The invention relates to application of an anti-pelteobagrus fulvidraco PfHMGB1 antibody in preparation of a reagent for relieving the invasion of pelteobagrus fulvidraco or isolated pelteobagrus fulvidraco cells by algal toxins, and also relates to a reagent containing the antibody, and a method for relieving the invasion of the isolated pelteobagrus fulvidraco cells by the algal toxins, wherein the method comprises the step of adding the anti-pelteobagrus fulvidraco PfHMGB1 antibody into a culture environment of the isolated pelteobagrus fulvidraco cells. The invention prepares the anti-pelteobagrus fulvidraco PfHMGB1 antibody, and in vitro cell experiments and in vivo experiments prove that the antibody can relieve the invasion of the pelteobagrus fulvidraco by algal toxins and can also relieve the invasion of the in vitro cells of the pelteobagrus fulvidraco by the algal toxins. Therefore, the antibody can be used for preventing or treating the pelteobagrus fulvidraco from being invaded by the algae toxin, and can also be used for treating the isolated cells of the pelteobagrus fulvidraco to prevent or reduce the invasion of the isolated cells of the pelteobagrus fulvidraco by the algae toxin.

Description

Application of anti-PfHMGB 1 antibody in anti-algal toxin reagent and anti-algal toxin reagent
Technical Field
The invention relates to the field of water ecology, in particular to application of an anti-pelteobagrus fulvidraco PfHMGB1 antibody in preparation of a reagent for reducing invasion of pelteobagrus fulvidraco or isolated pelteobagrus fulvidraco cells by algal toxins, and also relates to a reagent containing the antibody, and a method for reducing invasion of the isolated pelteobagrus fulvidraco cells by the algal toxins.
Background
Blue algae bloom is one of the most important fresh water ecological problems at present, and the microcystis is a common blue algae bloom. The Microcystins (MC) are generated after the Microcystins are cracked in water, so that fresh water resources are polluted, and the water safety of residents, industry and agriculture and the development of agriculture, animal husbandry and fishery are seriously influenced. MC is a class of cyclic heptapeptide hepatotoxins with the structure cyclo (-D-Ala-X-D-MeAsp-Z-Adda-D-Glu-Mdha), where X and Z are variable amino acids. Over 100 isomers have been found, of which MC-LR has the strongest acute and chronic toxicity and the greatest harm.

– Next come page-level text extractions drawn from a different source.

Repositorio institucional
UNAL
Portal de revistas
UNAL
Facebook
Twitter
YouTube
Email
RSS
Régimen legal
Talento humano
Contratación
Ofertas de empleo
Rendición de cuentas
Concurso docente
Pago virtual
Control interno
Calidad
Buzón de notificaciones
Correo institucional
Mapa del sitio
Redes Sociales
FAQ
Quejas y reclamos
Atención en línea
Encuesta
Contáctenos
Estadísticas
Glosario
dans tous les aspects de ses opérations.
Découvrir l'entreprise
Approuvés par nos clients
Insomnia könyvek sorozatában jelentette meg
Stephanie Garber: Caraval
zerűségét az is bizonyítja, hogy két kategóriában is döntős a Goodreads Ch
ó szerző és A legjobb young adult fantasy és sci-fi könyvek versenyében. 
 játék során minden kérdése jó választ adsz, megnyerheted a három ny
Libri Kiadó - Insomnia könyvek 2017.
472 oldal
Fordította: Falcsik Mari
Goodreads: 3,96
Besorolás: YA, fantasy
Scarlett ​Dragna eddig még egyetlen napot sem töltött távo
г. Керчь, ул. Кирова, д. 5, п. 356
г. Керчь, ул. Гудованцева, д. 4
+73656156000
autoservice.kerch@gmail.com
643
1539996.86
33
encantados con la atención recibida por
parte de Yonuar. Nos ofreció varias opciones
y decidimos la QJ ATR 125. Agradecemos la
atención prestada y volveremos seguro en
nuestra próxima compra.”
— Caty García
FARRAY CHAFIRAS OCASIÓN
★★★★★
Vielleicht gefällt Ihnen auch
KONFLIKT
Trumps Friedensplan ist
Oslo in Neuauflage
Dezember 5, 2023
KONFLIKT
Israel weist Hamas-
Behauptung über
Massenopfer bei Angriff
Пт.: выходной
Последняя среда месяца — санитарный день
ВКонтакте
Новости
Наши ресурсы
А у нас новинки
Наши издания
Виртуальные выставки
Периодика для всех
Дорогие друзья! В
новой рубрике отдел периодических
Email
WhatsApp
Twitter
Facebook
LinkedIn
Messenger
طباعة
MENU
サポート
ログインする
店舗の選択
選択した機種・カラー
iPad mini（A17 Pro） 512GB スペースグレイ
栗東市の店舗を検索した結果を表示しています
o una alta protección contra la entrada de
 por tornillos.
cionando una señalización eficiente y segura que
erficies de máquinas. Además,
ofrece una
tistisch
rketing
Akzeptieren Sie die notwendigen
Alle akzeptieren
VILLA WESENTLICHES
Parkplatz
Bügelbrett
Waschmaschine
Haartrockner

Prolonged exposure to or consumption of MC-LR contaminated water can cause damage to various target organs such as liver, kidneys, heart, reproductive organs, respiratory and circulatory systems, etc. in humans, livestock and wildlife. Fisheries are most susceptible to microcystins because of their direct correlation with water ecology.

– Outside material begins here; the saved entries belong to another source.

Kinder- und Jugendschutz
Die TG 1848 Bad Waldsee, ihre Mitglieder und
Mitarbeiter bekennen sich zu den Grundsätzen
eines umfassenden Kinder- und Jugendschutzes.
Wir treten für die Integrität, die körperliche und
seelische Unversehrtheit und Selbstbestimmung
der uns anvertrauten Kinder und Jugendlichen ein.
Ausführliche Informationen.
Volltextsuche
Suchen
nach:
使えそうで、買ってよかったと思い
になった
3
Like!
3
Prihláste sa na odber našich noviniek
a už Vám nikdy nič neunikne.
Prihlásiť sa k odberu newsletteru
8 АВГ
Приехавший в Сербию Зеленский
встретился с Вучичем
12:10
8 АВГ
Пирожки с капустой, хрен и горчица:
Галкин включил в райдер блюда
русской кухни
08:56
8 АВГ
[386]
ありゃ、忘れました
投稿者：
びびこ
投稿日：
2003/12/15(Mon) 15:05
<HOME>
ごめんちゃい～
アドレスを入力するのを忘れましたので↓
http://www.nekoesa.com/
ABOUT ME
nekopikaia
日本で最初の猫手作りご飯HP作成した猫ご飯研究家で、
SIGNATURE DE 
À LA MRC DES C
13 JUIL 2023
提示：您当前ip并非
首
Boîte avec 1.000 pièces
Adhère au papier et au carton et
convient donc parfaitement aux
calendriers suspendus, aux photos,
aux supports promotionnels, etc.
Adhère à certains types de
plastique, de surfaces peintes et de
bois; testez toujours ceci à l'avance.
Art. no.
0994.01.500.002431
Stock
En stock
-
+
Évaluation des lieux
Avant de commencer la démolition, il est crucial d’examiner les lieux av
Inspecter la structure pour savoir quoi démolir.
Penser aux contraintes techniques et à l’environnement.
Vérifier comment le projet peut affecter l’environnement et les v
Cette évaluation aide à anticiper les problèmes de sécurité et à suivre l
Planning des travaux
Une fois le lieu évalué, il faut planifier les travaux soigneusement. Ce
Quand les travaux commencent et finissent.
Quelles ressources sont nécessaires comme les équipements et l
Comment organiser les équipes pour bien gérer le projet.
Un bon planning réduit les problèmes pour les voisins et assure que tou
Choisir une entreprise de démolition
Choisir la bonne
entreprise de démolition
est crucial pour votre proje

The pelteobagrus fulvidraco belongs to the class of fin-fish, catfish, family of bagrus and genus of pelteobagrus, and is one of the current major economic fish species due to high yield, tender meat quality, delicious taste, less bones and much fat. Like the culture of other freshwater fishes, the culture of the pelteobagrus fulvidraco is also easily influenced by microcystins. Therefore, there is a need for an agent that can prevent or treat the invasion of microcystins.
Disclosure of Invention
In order to solve the problems, intensive research is carried out on the pathogenic mechanism of algal toxin MC-LR in pelteobagrus fulvidraco, the mRNA level and the protein level of the HMGB1(High mobility Group Box 1) gene show significant difference in some organs or tissues compared with healthy pelteobagrus fulvidraco after the pelteobagrus fulvidraco is invaded by the algal toxin, and the invasion of the algal toxin received by the pelteobagrus fulvidraco or the in vitro cell thereof is greatly reduced after the anti-HMGB 1 antibody is applied to the pelteobagrus fulvidraco or the in vitro cell thereof.
Based on the research, the invention provides application of an anti-pelteobagrus fulvidraco PfHMGB1 antibody in preparation of a reagent for relieving the cell invasion of pelteobagrus fulvidraco or in-vitro pelteobagrus fulvidraco by algal toxins.
In a specific embodiment, the amino acid sequence of PfHMGB1 is set forth in SEQ ID NO 2.
In a specific embodiment, the isolated pelteobagrus fulvidraco cell is a hepatocyte.
In a specific embodiment, the algal toxin is a microcystin.
In a specific embodiment, the algal toxin is MC-LR.
The invention also provides a reagent for relieving the cell invasion of the pelteobagrus fulvidraco or the isolated pelteobagrus fulvidraco by algal toxins, which comprises an anti-pelteobagrus fulvidraco PfHMGB1 antibody.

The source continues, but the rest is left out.